Een verslavende kluwen van in elkaar grijpende levens wordt het, vol spiegelingen en contradicties. Een verslag van hoe beschadigde mensen tot aan het graf fier voortmodderen; geschreven in vederlichte, oer-Britse understatementzinnen die niettemin vaak diep ontroerend zijn.
Voordeel twee: wie na deze prachtboeken wanhopig naar meer verlangt, is niet louter op Gardams geestverwante voorgangers (zie kader) aangewezen. Er is immers nog een compleet oeuvre om met terugwerkende kracht te ontdekken. Nog zes romans en negen verhalenbundels, als we haar jeugd- en kinderboeken even buiten beschouwing laten.
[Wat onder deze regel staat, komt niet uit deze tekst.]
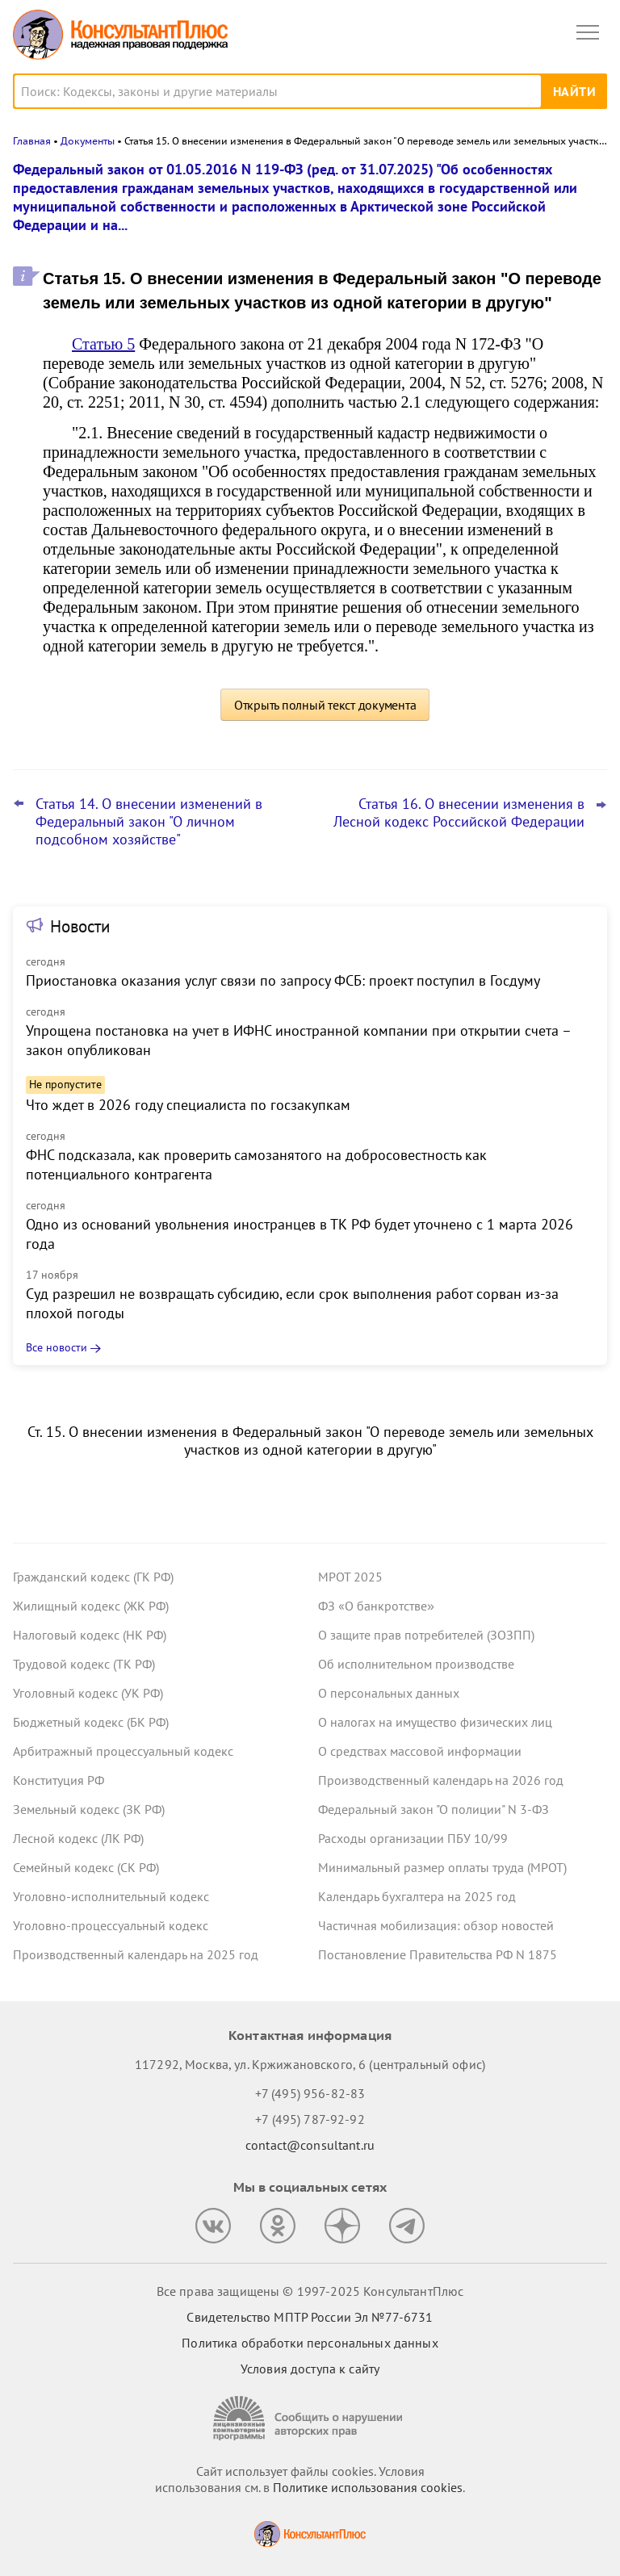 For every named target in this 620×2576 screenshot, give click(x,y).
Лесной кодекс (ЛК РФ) (78, 1838)
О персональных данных (388, 1693)
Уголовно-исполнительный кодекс (111, 1896)
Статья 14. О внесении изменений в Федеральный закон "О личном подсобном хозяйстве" (149, 821)
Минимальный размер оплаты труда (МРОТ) (442, 1867)
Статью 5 (103, 344)
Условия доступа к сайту (310, 2368)
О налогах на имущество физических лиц (435, 1722)
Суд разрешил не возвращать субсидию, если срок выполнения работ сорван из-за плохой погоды (292, 1303)
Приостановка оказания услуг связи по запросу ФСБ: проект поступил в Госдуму (283, 980)
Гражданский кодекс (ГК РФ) (93, 1577)
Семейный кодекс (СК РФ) (86, 1867)
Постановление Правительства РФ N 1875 (437, 1954)
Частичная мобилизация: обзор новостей (436, 1925)
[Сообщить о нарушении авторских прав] (310, 2418)
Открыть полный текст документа (325, 705)
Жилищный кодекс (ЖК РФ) (91, 1606)
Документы (88, 141)
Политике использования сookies (368, 2487)
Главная (32, 141)
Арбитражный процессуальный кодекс (123, 1751)
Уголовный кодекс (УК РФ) (88, 1693)
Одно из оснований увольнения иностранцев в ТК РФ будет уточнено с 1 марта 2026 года (299, 1234)
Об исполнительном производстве (416, 1664)
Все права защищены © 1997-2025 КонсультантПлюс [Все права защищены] (310, 2291)
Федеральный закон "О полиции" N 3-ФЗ (433, 1809)
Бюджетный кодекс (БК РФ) (91, 1722)
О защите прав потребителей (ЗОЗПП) (426, 1635)
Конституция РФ (58, 1780)
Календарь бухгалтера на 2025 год (417, 1896)
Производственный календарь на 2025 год (135, 1954)
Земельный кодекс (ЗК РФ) (89, 1809)
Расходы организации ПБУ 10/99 (413, 1838)
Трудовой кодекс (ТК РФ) (84, 1664)
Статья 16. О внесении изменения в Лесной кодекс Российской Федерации (458, 813)
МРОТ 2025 (350, 1577)
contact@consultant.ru (310, 2145)
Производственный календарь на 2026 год (440, 1780)
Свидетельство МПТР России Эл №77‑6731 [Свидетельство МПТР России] (309, 2317)
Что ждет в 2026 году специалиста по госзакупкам (188, 1104)
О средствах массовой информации (420, 1751)
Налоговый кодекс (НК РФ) (89, 1635)
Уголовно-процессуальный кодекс (110, 1925)
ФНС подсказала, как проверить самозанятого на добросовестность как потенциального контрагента (256, 1164)
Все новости (56, 1347)
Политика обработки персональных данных (310, 2343)
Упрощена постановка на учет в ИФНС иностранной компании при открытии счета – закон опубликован (298, 1040)
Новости (80, 926)
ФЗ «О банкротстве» (376, 1606) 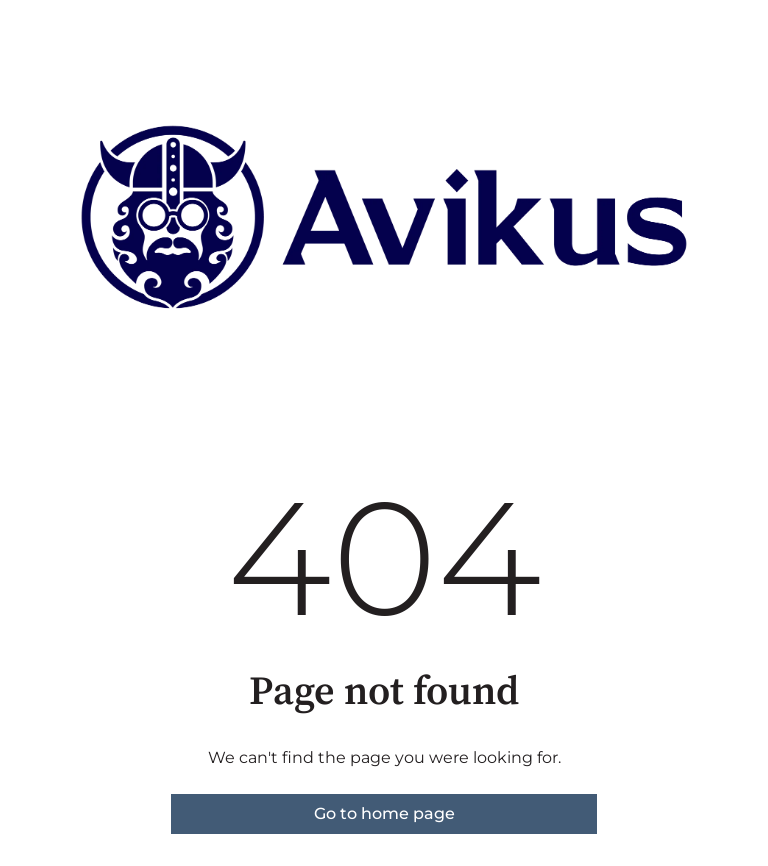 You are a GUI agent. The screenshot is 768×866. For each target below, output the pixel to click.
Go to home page (384, 813) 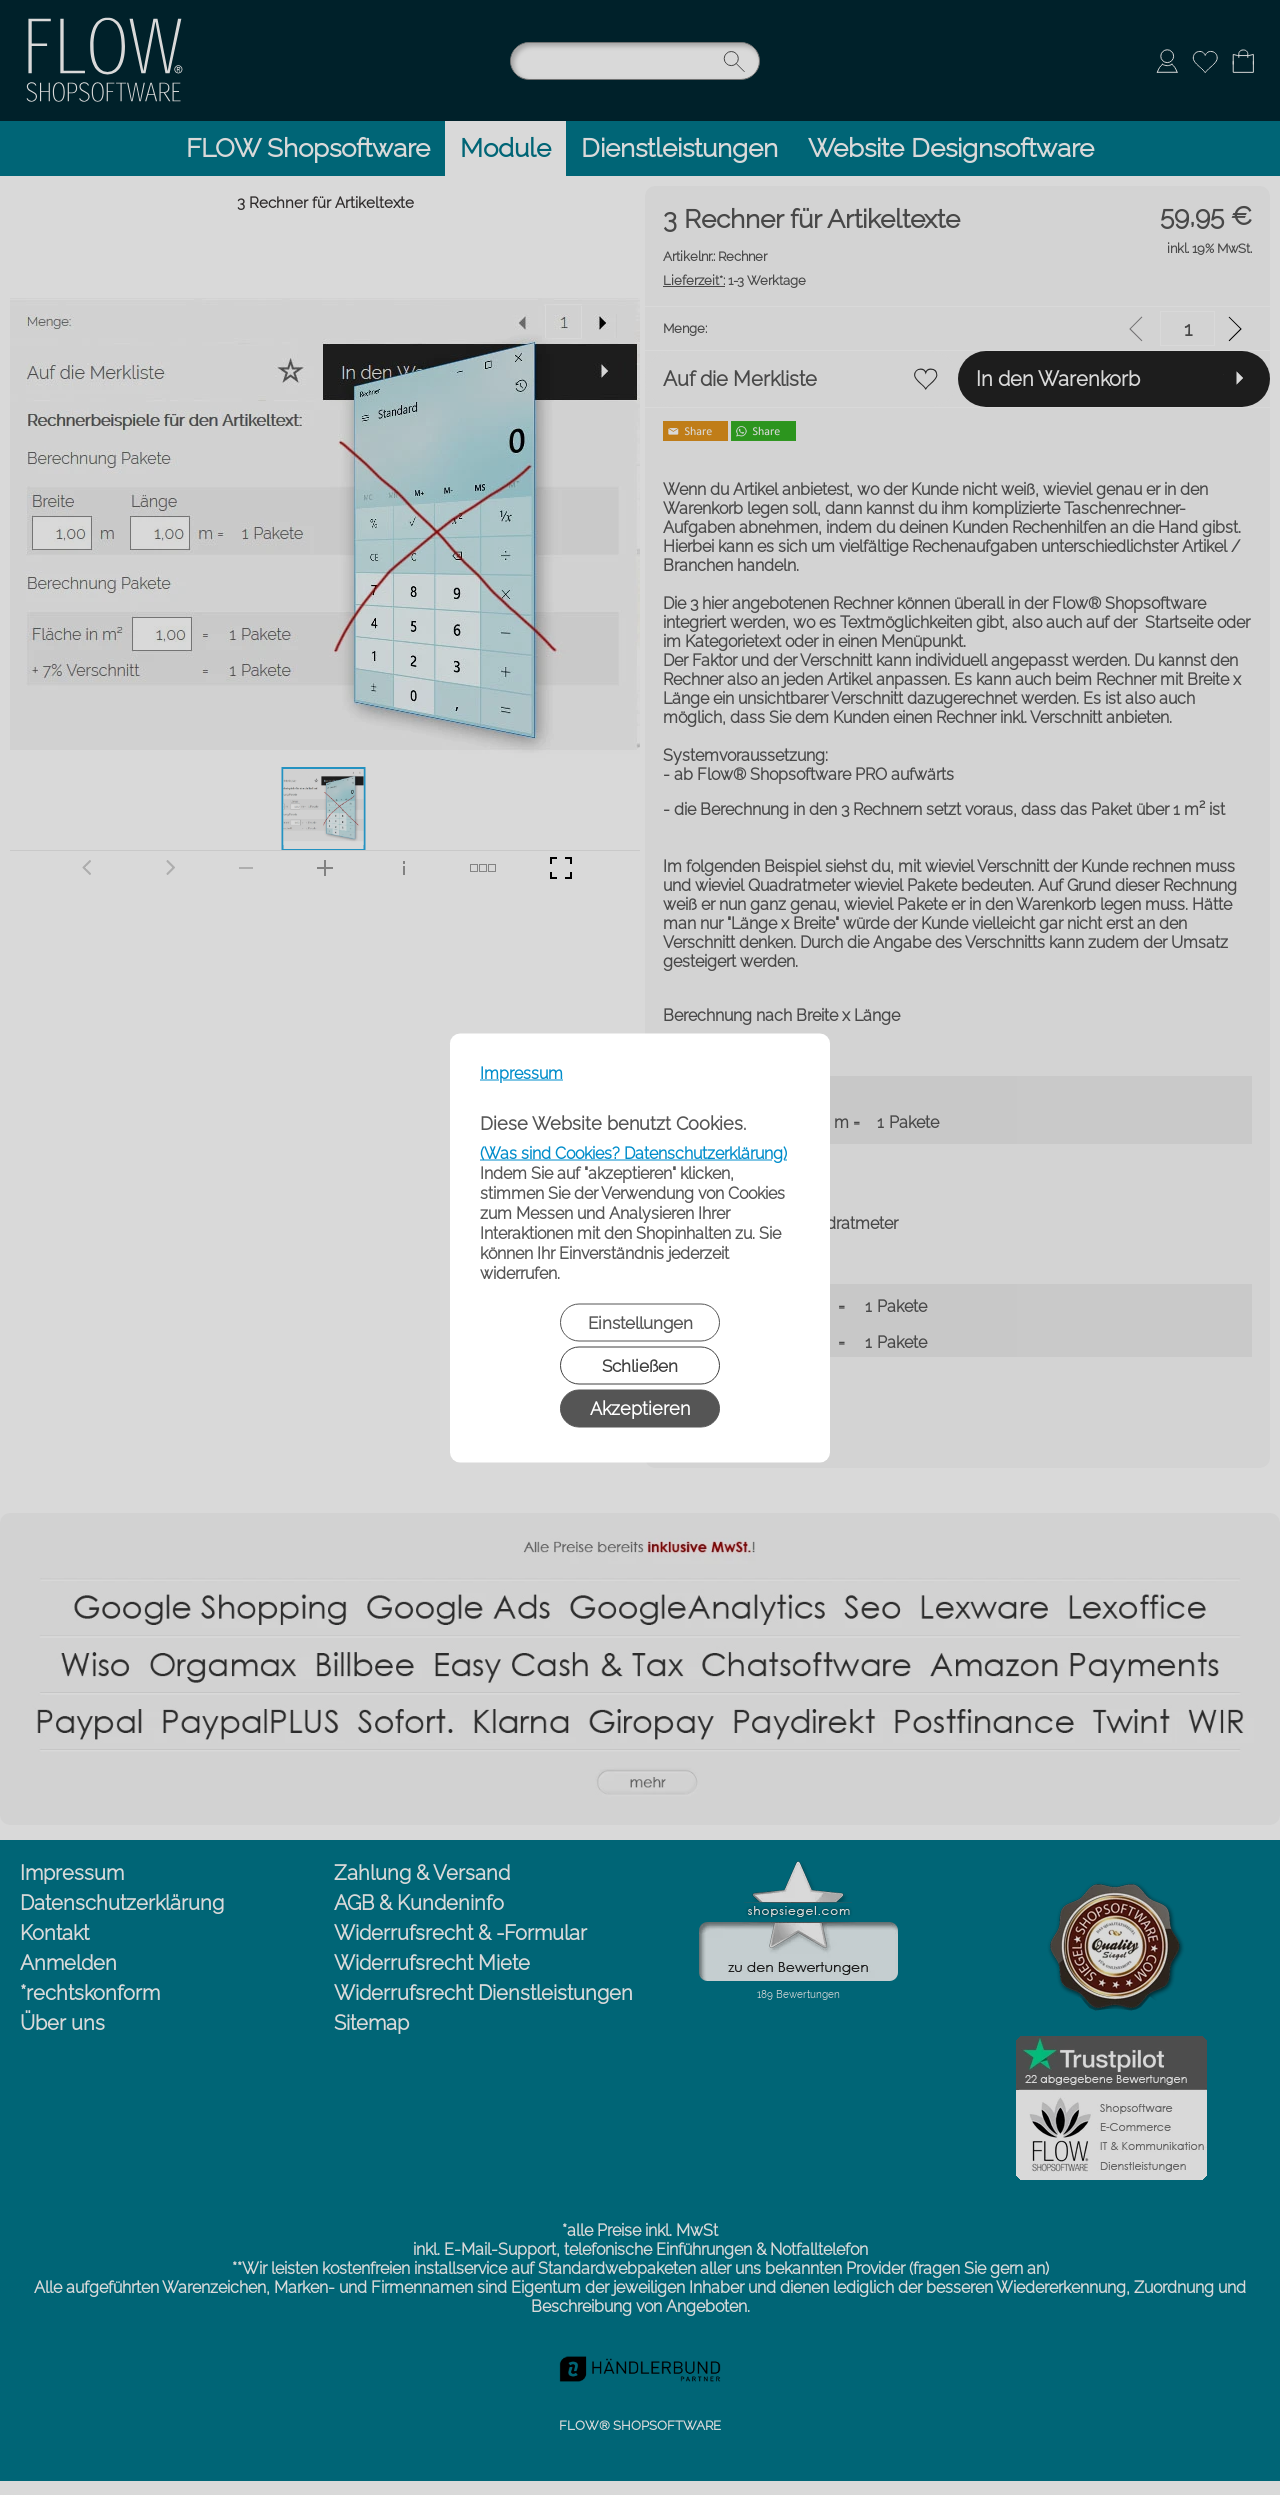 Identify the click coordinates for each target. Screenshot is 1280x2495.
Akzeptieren (640, 1407)
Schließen (640, 1365)
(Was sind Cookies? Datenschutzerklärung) (633, 1152)
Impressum (521, 1072)
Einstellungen (640, 1322) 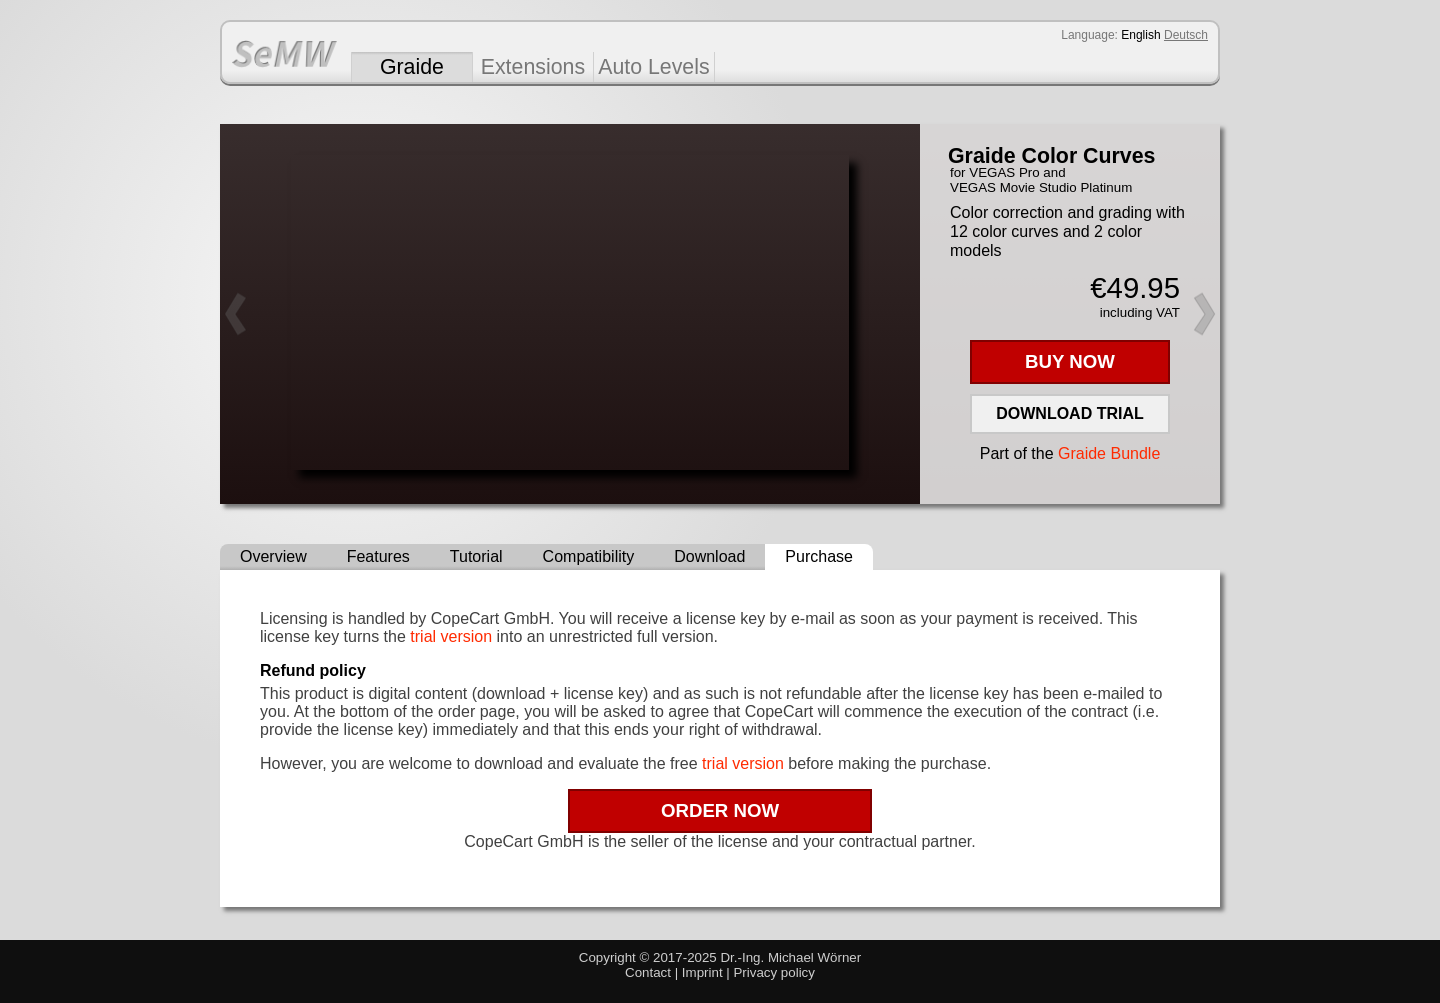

We beginnen er hier met vier.

Wat de korte verhalen betreft brengt uitgeverij Cossee gelijktijdig met Laatste vrienden het bundeltje De geheime brieven, met daarin twee verhalen rond de vertrouwde Old Filth-personages. Daaronder is het bijzonder feestelijke ‘The People On Privilege Hill’, dat is terug te vinden in The Stories (2014), een kloeke, door Gardam zelf samengestelde bloemlezing die de ideale start van een inhaalslag vormt. Dertig verhalen, geschreven tussen 1977 en 2007, als een compact en duizelingwekkend gevarieerd carrièreoverzicht.

onderkoeld

Zo zijn er meerdere proeven van haar talent voor bedrieglijk monter getoonzette tragikomedie, zoals ‘The Easter Lillies’, waarin het koloniaal type Ingoldsby op Malta terugdenkt aan zijn oude kleuterjuf, Miss White, en haar voor een kerkdienst in Engeland haar favoriete exotische bloemen bezorgt – een tedere attentie die dramatisch uitpakt. ‘The Sidmouth Letters’, over de zoektocht naar liefdesbrieven van Jane Austen, is een academische klucht waarop A.S. Byatt haast jaloers kan zijn. En elders schrijft ze met evenveel gemak een feministisch vervolg op het sprookje ‘De kleine zeemeermin’, sfeervolle kerstverhalen of fijne tongue-in-cheek-horror als ‘A Spot of Gothic’.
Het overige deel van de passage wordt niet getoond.